Y no, Deadpool no es un clásico, no es la mejor peli de Marvel, no es una obra maestra, y me da igual, tan igual que no lo sea como me da igual que no lo sea “Maximo Riesgo”, cada vez que la vea disfrutaré de la inyección de adrenalina que regala con el paquete pasando de sus defectos
Vaya por delante que me reí como hace mucho en el cine, que vibré durante dos horas como un adolescente de mi época viendo Cobra (otra de las muchas pelis a las que se hace homenaje) y que, por tanto, me gustó horrores esta huida hacia adelante que tanto Fox como Ryan Reynolds han fabricado para salvar a sus franquicias (básicamente X-MEN) de la inevitable absorción por parte de Disney si seguían cosechando un fracaso tras otro.

Porque eso es Deadpool, el coche de Thelma Y Louise que, perseguido por todos tratan de huir de un miserable pasado acelerando, pateando culos de camioneros y con la música a tope. “Como no tenemos nada que perder, acelera”

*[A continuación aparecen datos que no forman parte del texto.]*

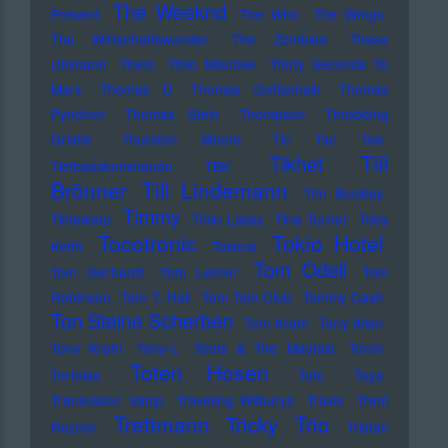
The Weeknd
Present
The Who
The Wings
The Wirtschaftswunder
The Zombies
Thees
Uhlmann
Them
Thilo Mischke
Thirty Seconds To
Mars
Thomas D
Thomas Gottschalk
Thomas
Pynchon
Thomas Stein
Thompson
Throbbing
Gristle
Thurston Moore
Tic Tac Toe
Till
Tikhet
Tiefbasskommando TBK
Brönner
Till Lindemann
Tim Buckley
Timmy
Timewarp
Timo Lassy
Tina Turner
Toby
Tocotronic
Tokio Hotel
Keith
Tokens
Tom Odell
Tom Gerhardt
Tom Lehrer
Tom
Robinson
Tom T. Hall
Tom Tom Club
Tommy Cash
Ton Steine Scherben
Toni Krahl
Tony Allen
Tony Krahl
Tony-L
Toots & The Maytals
Torch
Toten Hosen
Tortoise
Toto
Toya
Transvision Vamp
Traveling Wilburys
Travis
Trent
Trettmann
Trio
Tricky
Reznor
Tristan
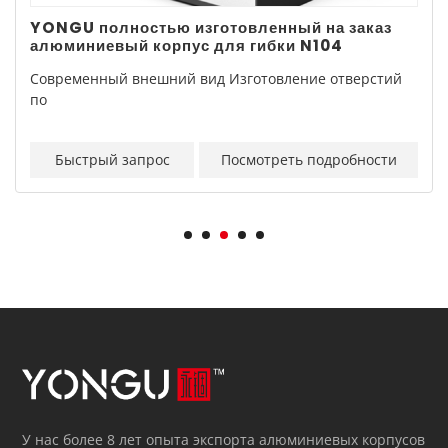
YONGU полностью изготовленный на заказ
алюминиевый корпус для гибки N104
Современный внешний вид Изготовление отверстий
по
Быстрый запрос
Посмотреть подробности
У нас более 8 лет опыта экспорта алюминиевых корпусов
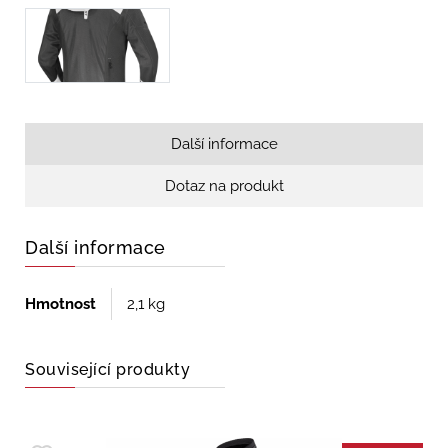
Další informace
Dotaz na produkt
Další informace
Hmotnost
2,1 kg
Související produkty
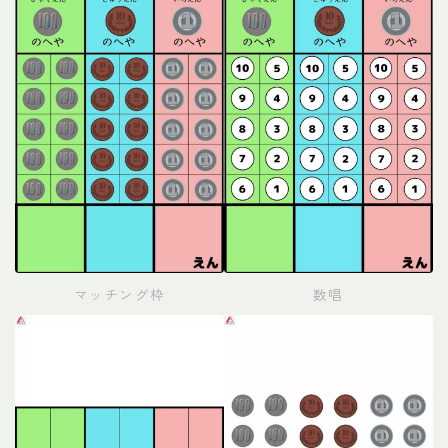
マッチング枠
数唱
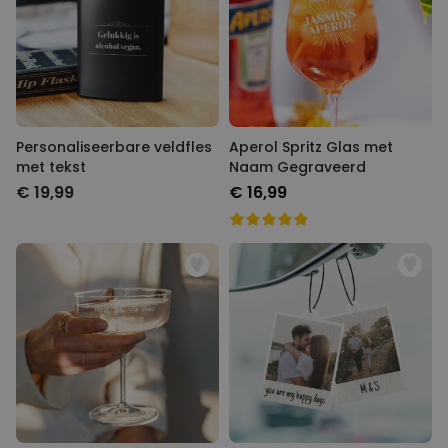
Personaliseerbare veldfles
Aperol Spritz Glas met
met tekst
Naam Gegraveerd
€ 19,99
€ 16,99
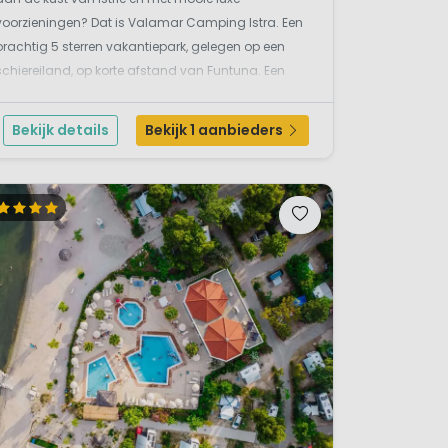
voorzieningen? Dat is Valamar Camping Istra. Een
prachtig 5 sterren vakantiepark, gelegen op een
schiereiland, op korte afstand van Funtuna. Een
topcamping welke pal aan de kust ligt en niet ver
van Porec. Ontdek van hieruit de westkust van Istrië....
Bekijk details
Bekijk 1 aanbieders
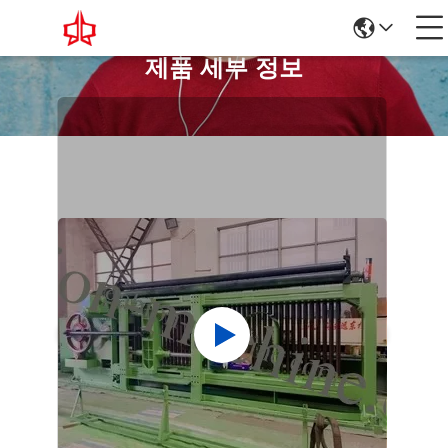
제품 세부 정보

La película más gamberra de superhéroes, la más divertida, no la mejor, aunque seguramente eso dé igual. También es, seguramente, la película que más rápido se quedará vieja de todas, no sólo por sus chistes anclados en la actualidad sino por unos efectos especiales realmente malotes de los que la propia película se ríe (¿Ese Coloso tan cutre?) 
Pero te ríes, te ríes mucho, hay chistes brillantes como el de Liam Neeson, y homenajes autofustigadores a Green Lantern que dan ganas de aplaudir. Y eso me da la misma vida y me hace tener cariño a esta película. Una historia reducida a lo que cabe en un post-it pero contada con tanta gracia que se agradece lo liviano.
Ojo, Deadpool en el cómic ya era eso que te leías sin pretensión de encontrar algo más que unas risas, unos palos y un poco de acercarse a los límites de lo que la censura americana permite, y no es poco. La diferencia es que en el cómic eso acaba cansando y en la película es lo que esperaremos en cada secuela. 

Igual que a veces te apetece pizza y otras un caro restaurante de elaborados y sorprendentes platos, a veces leyendo te apetece pizza de piña con aceitunas… Y eso es Deadpool la deliciosa, guarra, extravagante y divertida pizza de piña con aceitunas que te quita el hambre una noche de guarro sofá, bendita sea.

PD.- Ni idea de cómo habrán doblado esta película, la cantidad de chistes sobre personajes sólo conocidos en la cultura americana me hace sospechar que tiene una adaptación complicada. La manera en que Ryan Reynolds suelta sus chistes en una interpretación basada más en su voz y su actitud física que en su cara (por motivos obvios) me hace temer que le hayan puesto la habitual voz de “Eh, soy gracioso y lo digo todo con tono de gracioso” que suelen usar los dobladores de comedia en España. Ya me contaréis.